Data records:
╭──
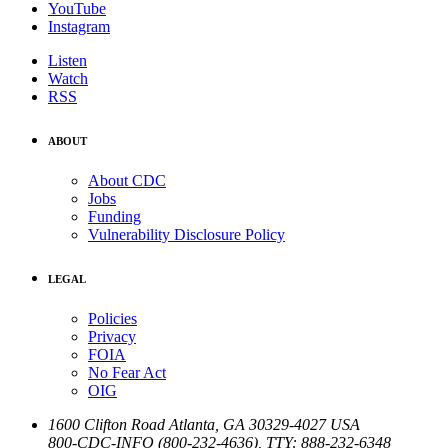
YouTube
Instagram
Listen
Watch
RSS
ABOUT
About CDC
Jobs
Funding
Vulnerability Disclosure Policy
LEGAL
Policies
Privacy
FOIA
No Fear Act
OIG
1600 Clifton Road
Atlanta
,
GA
30329-4027
USA
800-CDC-INFO (800-232-4636)
,
TTY: 888-232-6348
╰──
= WORK TASK =
Restate every record above word for word, without images.

= RESPONSE AREA =
YouTube
Instagram
Listen
Watch
RSS
ABOUT
About CDC
Jobs
Funding
Vulnerability Disclosure Policy
LEGAL
Policies
Privacy
FOIA
No Fear Act
OIG
1600 Clifton Road
Atlanta
,
GA
30329-4027
USA
800-CDC-INFO (800-232-4636)
,
TTY: 888-232-6348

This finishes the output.